BEGIN GIVEN RECORDS

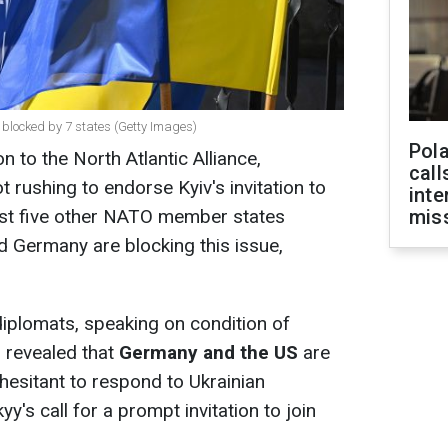
g blocked by 7 states (Getty Images)
Pola
 to the North Atlantic Alliance,
call
 rushing to endorse Kyiv's invitation to
inte
east five other NATO member states
miss
d Germany are blocking this issue,
iplomats, speaking on condition of
 revealed that
Germany and the US
are
hesitant to respond to Ukrainian
's call for a prompt invitation to join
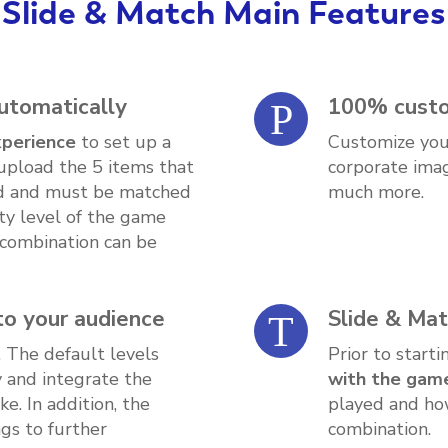
Slide & Match Main Features
automatically
100% custo
xperience
to set up a
Customize you
upload the 5 items that
corporate imag
rd and must be matched
much more.
ulty level of the game
 combination can be
 to your audience
Slide & Mat
. The default levels
Prior to start
y and integrate the
with the game
. In addition, the
played and ho
gs to further
combination.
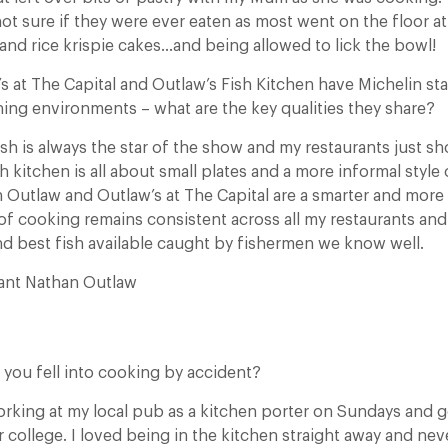
not sure if they were ever eaten as most went on the floor a
and rice krispie cakes…and being allowed to lick the bowl!
 at The Capital and Outlaw’s Fish Kitchen have Michelin star
ining environments – what are the key qualities they share?
sh is always the star of the show and my restaurants just s
sh kitchen is all about small plates and a more informal style
 Outlaw and Outlaw’s at The Capital are a smarter and more 
 of cooking remains consistent across all my restaurants an
and best fish available caught by fishermen we know well.
rant Nathan Outlaw
at you fell into cooking by accident?
orking at my local pub as a kitchen porter on Sundays and g
r college. I loved being in the kitchen straight away and ne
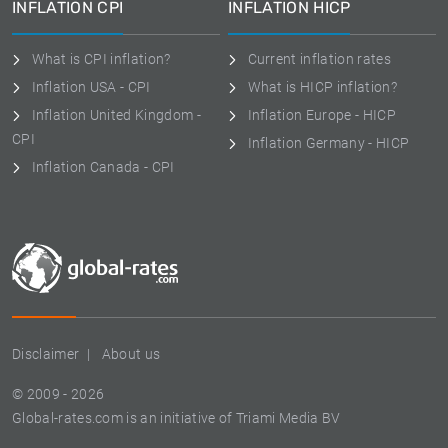
INFLATION CPI
INFLATION HICP
What is CPI inflation?
Current inflation rates
Inflation USA - CPI
What is HICP inflation?
Inflation United Kingdom -
Inflation Europe - HICP
CPI
Inflation Germany - HICP
Inflation Canada - CPI
Disclaimer
About us
© 2009 - 2026
Global-rates.com is an initiative of Triami Media BV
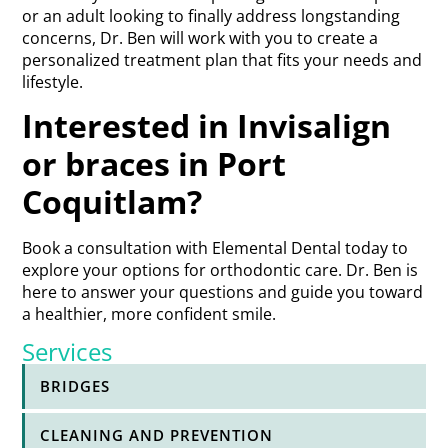
or an adult looking to finally address longstanding
concerns, Dr. Ben will work with you to create a
personalized treatment plan that fits your needs and
lifestyle.
Interested in Invisalign
or braces in Port
Coquitlam?
Book a consultation with Elemental Dental today to
explore your options for orthodontic care. Dr. Ben is
here to answer your questions and guide you toward
a healthier, more confident smile.
Services
BRIDGES
CLEANING AND PREVENTION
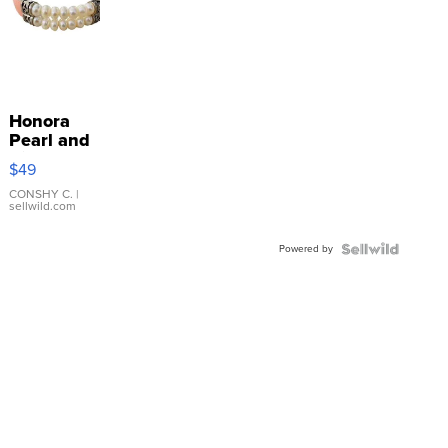
Honora
Pearl and
Pink
$49
Leather
Bracelet
CONSHY C.
|
sellwild.com
Adjustable
Buckle
Powered by
Clo...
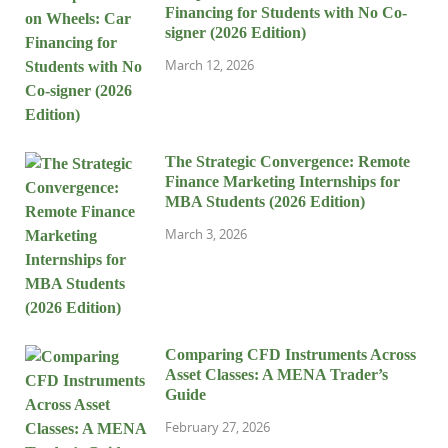
Financing for Students with No Co-
signer (2026 Edition)
March 12, 2026
The Strategic Convergence: Remote
Finance Marketing Internships for
MBA Students (2026 Edition)
March 3, 2026
Comparing CFD Instruments Across
Asset Classes: A MENA Trader’s
Guide
February 27, 2026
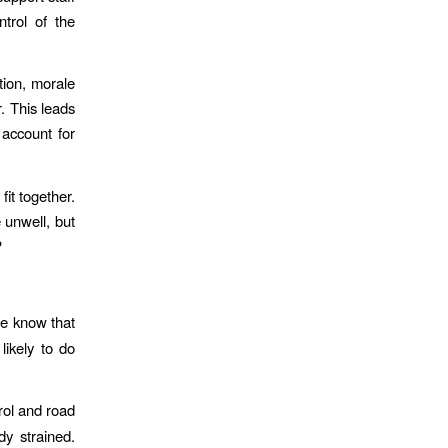
ntrol of the
tion, morale
. This leads
account for
fit together.
 unwell, but
?
.
e know that
likely to do
rol and road
dy strained.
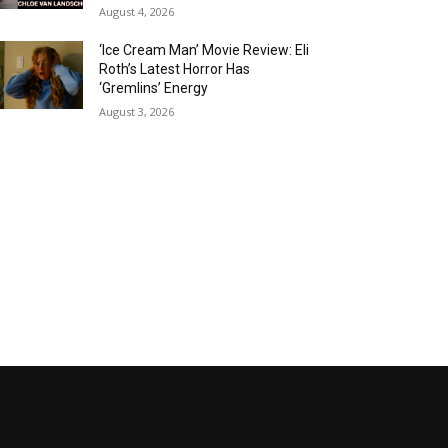
August 4, 2026
‘Ice Cream Man’ Movie Review: Eli
Roth’s Latest Horror Has
‘Gremlins’ Energy
August 3, 2026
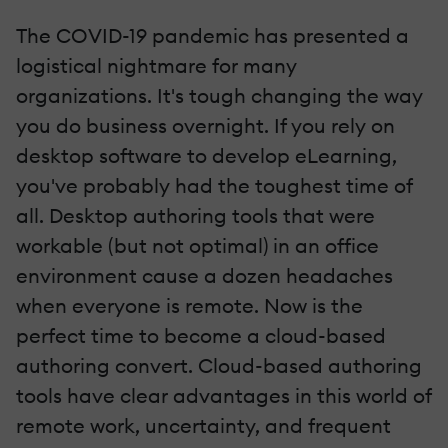
The COVID-19 pandemic has presented a
logistical nightmare for many
organizations. It's tough changing the way
you do business overnight. If you rely on
desktop software to develop eLearning,
you've probably had the toughest time of
all. Desktop authoring tools that were
workable (but not optimal) in an office
environment cause a dozen headaches
when everyone is remote. Now is the
perfect time to become a cloud-based
authoring convert. Cloud-based authoring
tools have clear advantages in this world of
remote work, uncertainty, and frequent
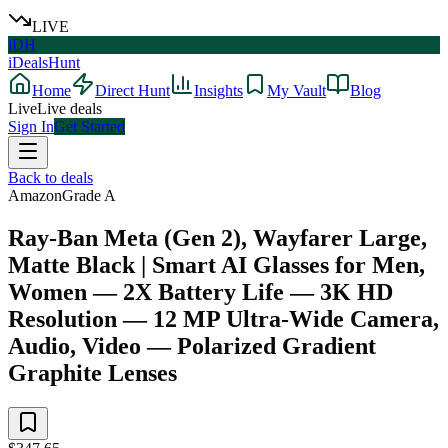
LIVE
iDH
iDealsHunt
Home
Direct Hunt
Insights
My Vault
Blog
Live
Live deals
Sign In
Get Started
Back to deals
Amazon
Grade
A
Ray-Ban Meta (Gen 2), Wayfarer Large,
Matte Black | Smart AI Glasses for Men,
Women — 2X Battery Life — 3K HD
Resolution — 12 MP Ultra-Wide Camera,
Audio, Video — Polarized Gradient
Graphite Lenses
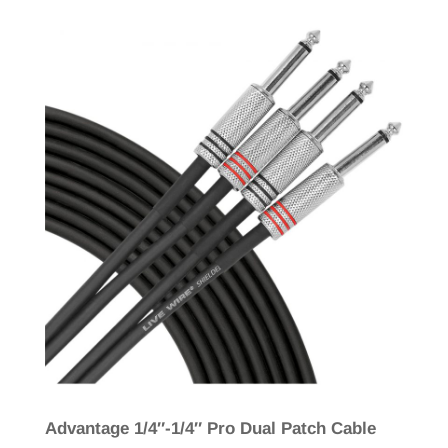
Advantage 1/4″-1/4″ Pro Dual Patch Cable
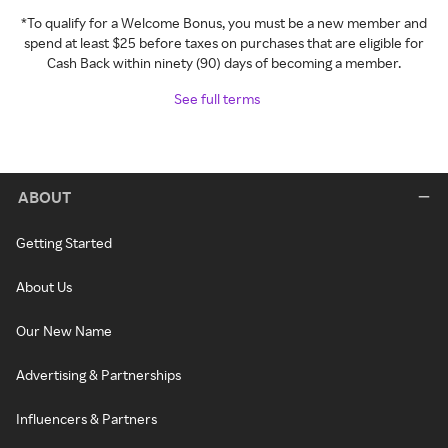
*To qualify for a Welcome Bonus, you must be a new member and
spend at least $25 before taxes on purchases that are eligible for
Cash Back within ninety (90) days of becoming a member.
See full terms
ABOUT
Getting Started
About Us
Our New Name
Advertising & Partnerships
Influencers & Partners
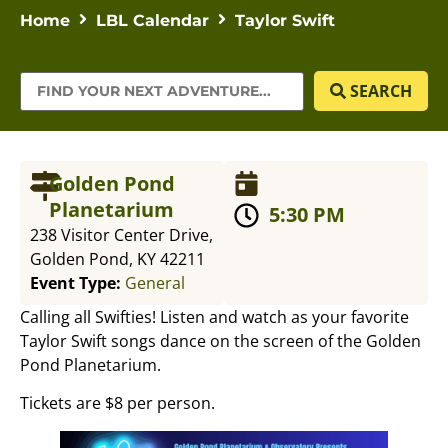
Home
LBL Calendar
Taylor Swift
SEARCH
Golden Pond
Planetarium
5:30 PM
238 Visitor Center Drive,
Golden Pond, KY 42211
Event Type:
General
Calling all Swifties! Listen and watch as your favorite
Taylor Swift songs dance on the screen of the Golden
Pond Planetarium.
Tickets are $8 per person.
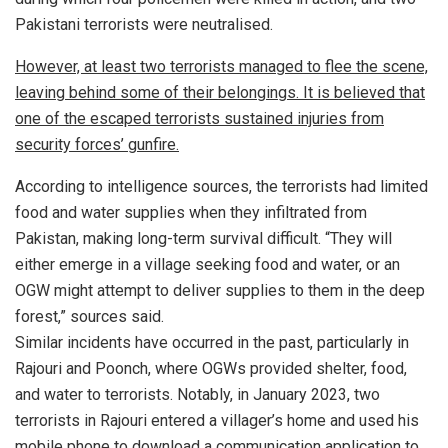
Pakistani terrorists were neutralised.
However, at least two terrorists managed to flee the scene,
leaving behind some of their belongings. It is believed that
one of the escaped terrorists sustained injuries from
security forces’ gunfire.
According to intelligence sources, the terrorists had limited
food and water supplies when they infiltrated from
Pakistan, making long-term survival difficult. “They will
either emerge in a village seeking food and water, or an
OGW might attempt to deliver supplies to them in the deep
forest,” sources said.
Similar incidents have occurred in the past, particularly in
Rajouri and Poonch, where OGWs provided shelter, food,
and water to terrorists. Notably, in January 2023, two
terrorists in Rajouri entered a villager’s home and used his
mobile phone to download a communication application to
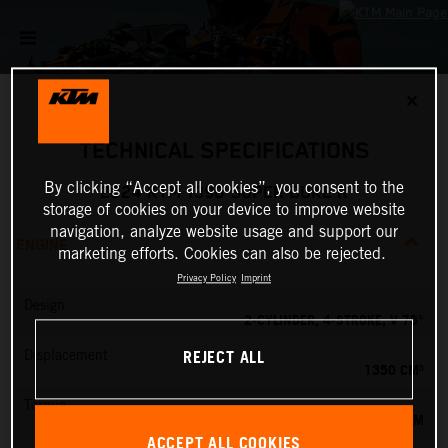
✕
TECHNICAL SPECIFICATIONS
By clicking “Accept all cookies”, you consent to the
2024 KTM 1390 SUPER DUKE R
storage of cookies on your device to improve website
navigation, analyze website usage and support our
ENGINE
marketing efforts. Cookies can also be rejected.
Privacy Policy
Imprint
Design
2-CYLINDER, 4-STROKE, V 75°
REJECT ALL
Displacement
1350 CM³
Torque
145 NM
ACCEPT ALL COOKIES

END GIVEN RECORDS

| WHAT IS REQUIRED |
Your answer should be each line from the preceding material in which the word "tools" occurs.

| ANSWER TO THE EXERCISE |
all. Desktop authoring tools that were
tools have clear advantages in this world of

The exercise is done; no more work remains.